The first ionization energy, E, of a boron atom is 1.33 aJ. What is the wavelength of light, in nm, that is just sufficient to ionize a boron atom? Values for constants can be found here.
E = hc/λ
1.33 aJ = (6.626 x 10^-34 J s)(3.00 x 10^8 m/s)/λ
λ = 2.20 x 10^-7 m = 220 nm
To find the wavelength of light that is just sufficient to ionize a boron atom, we can use the equation:
E = hc/λ
Where:
- E is the ionization energy
- h is Planck's constant (provided in the constants)
- c is the speed of light (also provided in the constants)

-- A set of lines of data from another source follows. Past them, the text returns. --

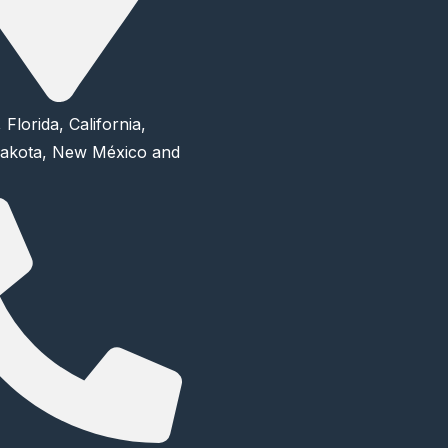
 Florida, California,
akota, New México and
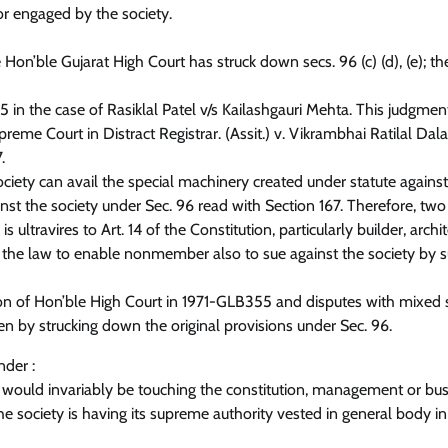
tor engaged by the society.
he Hon’ble Gujarat High Court has struck down secs. 96 (c) (d), (e); t
355 in the case of Rasiklal Patel v/s Kailashgauri Mehta. This judgme
e Court in Distract Registrar. (Assit.) v. Vikrambhai Ratilal Dala
.
ciety can avail the special machinery created under statute agains
t the society under Sec. 96 read with Section 167. Therefore, two
 ultravires to Art. 14 of the Constitution, particularly builder, archite
nd the law to enable nonmember also to sue against the society by s
on of Hon’ble High Court in 1971-GLB355 and disputes with mixed 
en by strucking down the original provisions under Sec. 96.
nder :
te would invariably be touching the constitution, management or bus
he society is having its supreme authority vested in general body in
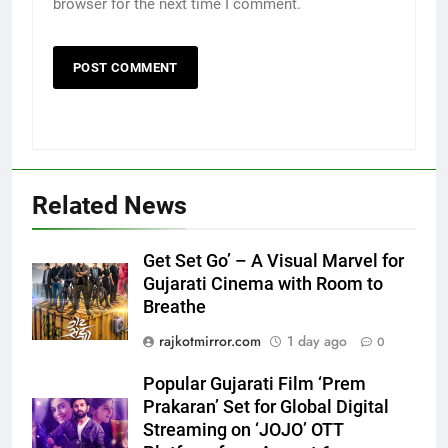
browser for the next time I comment.
Related News
5
Get Set Go’ – A Visual Marvel for
Gujarati Cinema with Room to
Popular Gujarati Film ‘Prem
Breathe
Prakaran’ Set for Global Digital
Streaming on ‘JOJO’ OTT
ENTERTAINMENT
rajkotmirror.com
1 day ago
0
Platform from August 6
Popular Gujarati Film ‘Prem
6
Prakaran’ Set for Global Digital
Rubina Dilaik’s daring helicopter
Streaming on ‘JOJO’ OTT
stunt ends with a medical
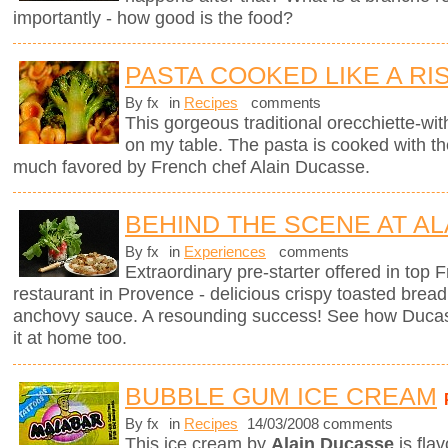
importantly - how good is the food?
PASTA COOKED LIKE A RI
By fx
in
Recipes
comments
This gorgeous traditional orecchiette-with
on my table. The pasta is cooked with t
much favored by French chef Alain Ducasse.
BEHIND THE SCENE AT AL
By fx
in
Experiences
comments
Extraordinary pre-starter offered in top
restaurant in Provence - delicious crispy toasted brea
anchovy sauce. A resounding success! See how Ducas
it at home too.
BUBBLE GUM ICE CREAM
By fx
in
Recipes
14/03/2008 comments
This ice cream by
Alain Ducasse
is fla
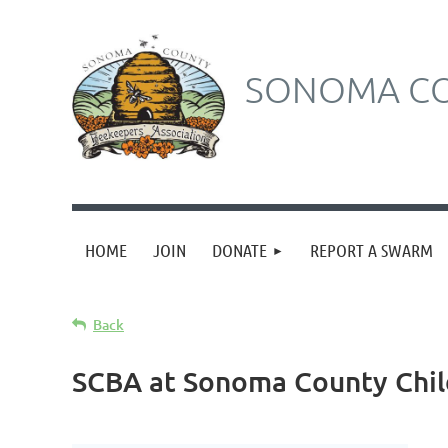
SONOMA CO
HOME
JOIN
DONATE
REPORT A SWARM
Back
SCBA at Sonoma County Chi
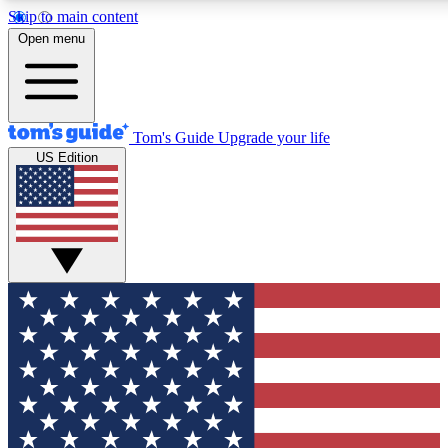
Skip to main content
12
24/7
30K+
Open menu
MEMBER FEATURES
ACCESS AVAILABLE
ACTIVE MEMBERS
Tom's Guide
Upgrade your life
US Edition
Exclusive Newsletters
Polls
Tech news direct to your inbox
Have your say in te
GET CLUB ACCESS QUICK
For the fastest way to join Tom's Guide Club enter your
email below. We'll send you a confirmation and sign you up
to our newsletter to keep you updated on all the latest news.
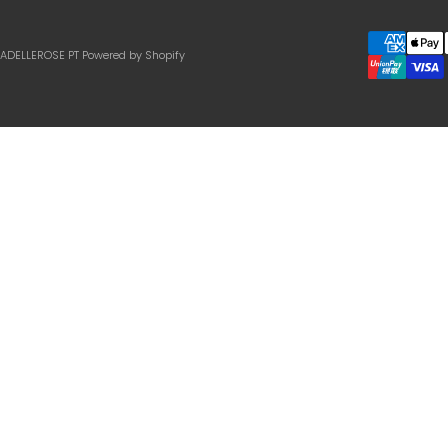
IADELLEROSE PT
Powered by Shopify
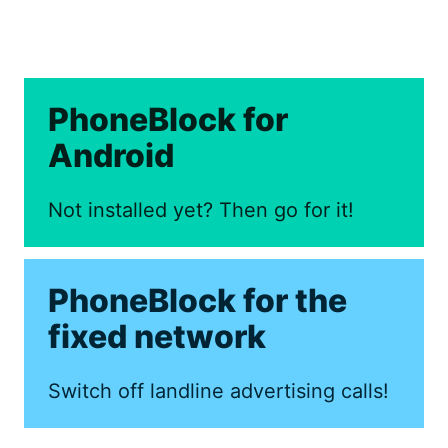
PhoneBlock for
Android
Not installed yet? Then go for it!
PhoneBlock for the
fixed network
Switch off landline advertising calls!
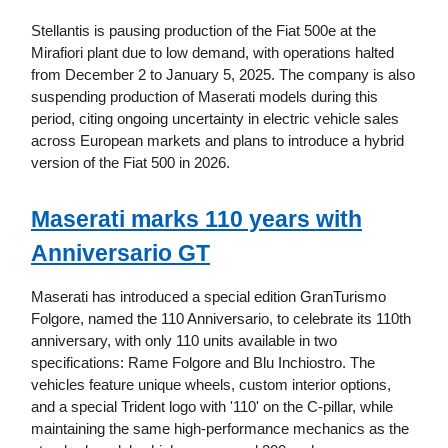
Stellantis is pausing production of the Fiat 500e at the
Mirafiori plant due to low demand, with operations halted
from December 2 to January 5, 2025. The company is also
suspending production of Maserati models during this
period, citing ongoing uncertainty in electric vehicle sales
across European markets and plans to introduce a hybrid
version of the Fiat 500 in 2026.
Maserati marks 110 years with
Anniversario GT
Maserati has introduced a special edition GranTurismo
Folgore, named the 110 Anniversario, to celebrate its 110th
anniversary, with only 110 units available in two
specifications: Rame Folgore and Blu Inchiostro. The
vehicles feature unique wheels, custom interior options,
and a special Trident logo with '110' on the C-pillar, while
maintaining the same high-performance mechanics as the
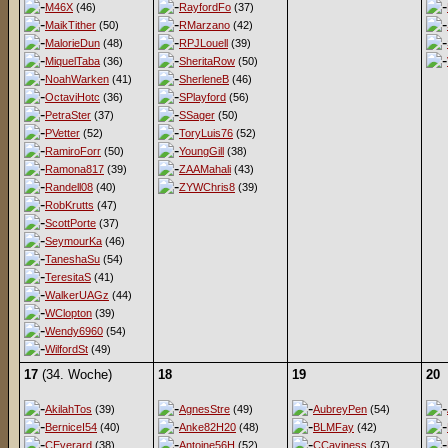
M46X
(46)
RayfordFo
(37)
MaikTither
(50)
RMarzano
(42)
MalorieDun
(48)
RPJLouell
(39)
MiquelTaba
(36)
SheritaRow
(50)
NoahWarken
(41)
SherleneB
(46)
OctaviHotc
(36)
SPlayford
(56)
PetraSter
(37)
SSager
(50)
PVetter
(52)
ToryLuis76
(52)
RamiroForr
(50)
YoungGill
(38)
Ramona817
(39)
ZAAMahali
(43)
Randell08
(40)
ZYWChris8
(39)
RobKrutts
(47)
ScottPorte
(37)
SeymourKa
(46)
TaneshaSu
(54)
TeresitaS
(41)
WalkerUAGz
(44)
WClopton
(39)
Wendy6960
(54)
WilfordSt
(49)
17
(34. Woche)
18
19
20
AkilahTos
(39)
AgnesStre
(49)
AubreyPen
(54)
BerniceI54
(40)
Anke82H20
(48)
BLMFay
(42)
CEverard
(38)
Antoine56H
(52)
CCaviness
(37)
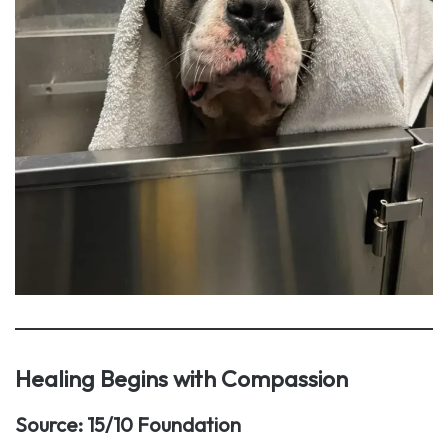
Healing Begins with Compassion
Source: 15/10 Foundation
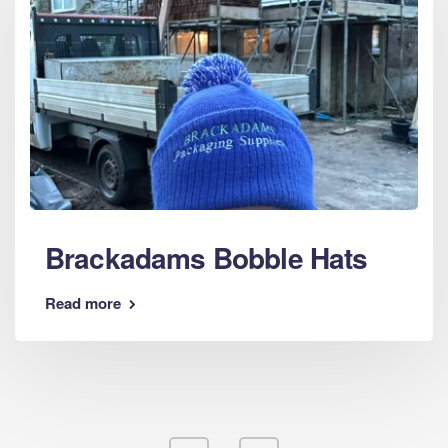
Brackadams Bobble Hats
Read more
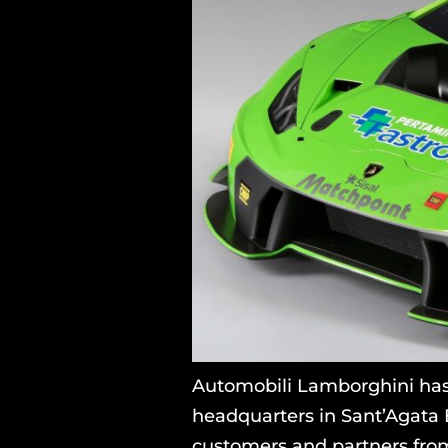
Automobili Lamborghini has
headquarters in Sant’Agata 
customers and partners from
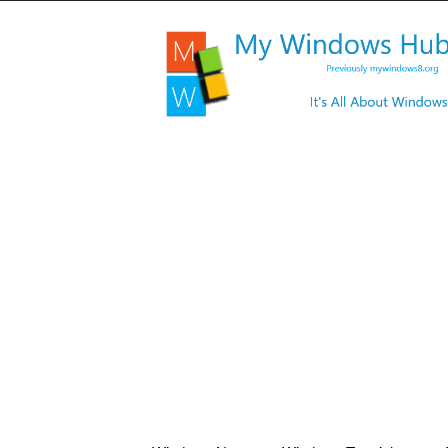
My
Windows
Hub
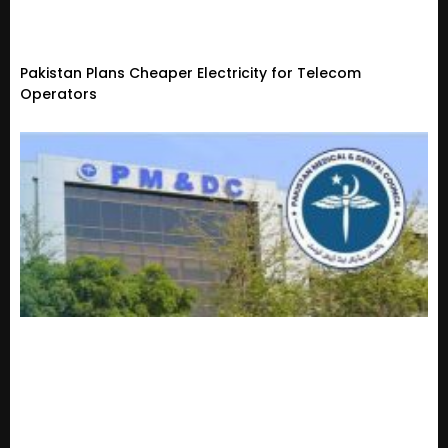
Pakistan Plans Cheaper Electricity for Telecom
Operators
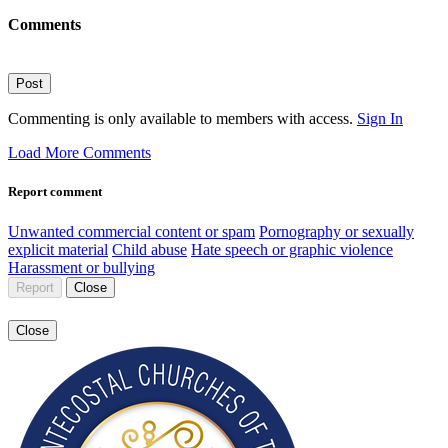
Comments
Post
Commenting is only available to members with access.
Sign In
Load More Comments
Report comment
Unwanted commercial content or spam
Pornography or sexually
explicit material
Child abuse
Hate speech or graphic violence
Harassment or bullying
Report
Close
Close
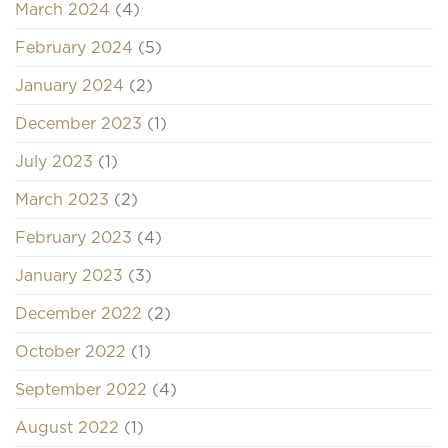
March 2024
(4)
February 2024
(5)
January 2024
(2)
December 2023
(1)
July 2023
(1)
March 2023
(2)
February 2023
(4)
January 2023
(3)
December 2022
(2)
October 2022
(1)
September 2022
(4)
August 2022
(1)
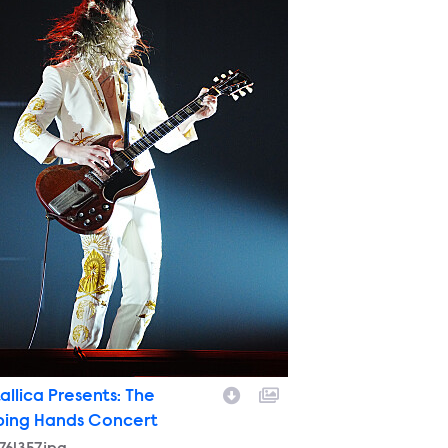
allica Presents: The
ping Hands Concert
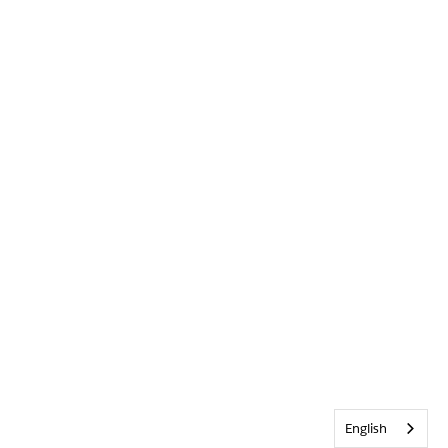
English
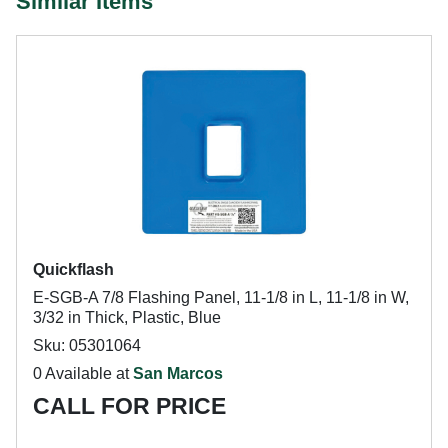
Similar Items
Quickflash
E-SGB-A 7/8 Flashing Panel, 11-1/8 in L, 11-1/8 in W,
3/32 in Thick, Plastic, Blue
Sku: 05301064
0 Available at
San Marcos
CALL FOR PRICE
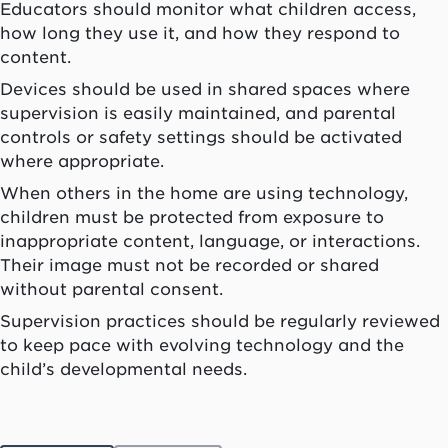
Educators should monitor what children access,
how long they use it, and how they respond to
content.
Devices should be used in shared spaces where
supervision is easily maintained, and parental
controls or safety settings should be activated
where appropriate.
When others in the home are using technology,
children must be protected from exposure to
inappropriate content, language, or interactions.
Their image must not be recorded or shared
without parental consent.
Supervision practices should be regularly reviewed
to keep pace with evolving technology and the
child’s developmental needs.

- λ is the wavelength we want to find
Rearranging the equation to solve for λ, we get:
λ = hc/E
Now we can substitute the given values:
E = 1.33 aJ = 1.33 x 10^-18 J (converting aJ to J using the prefix conversion factor)
h = Planck's constant = 6.626 x 10^-34 J.s (provided in the constants)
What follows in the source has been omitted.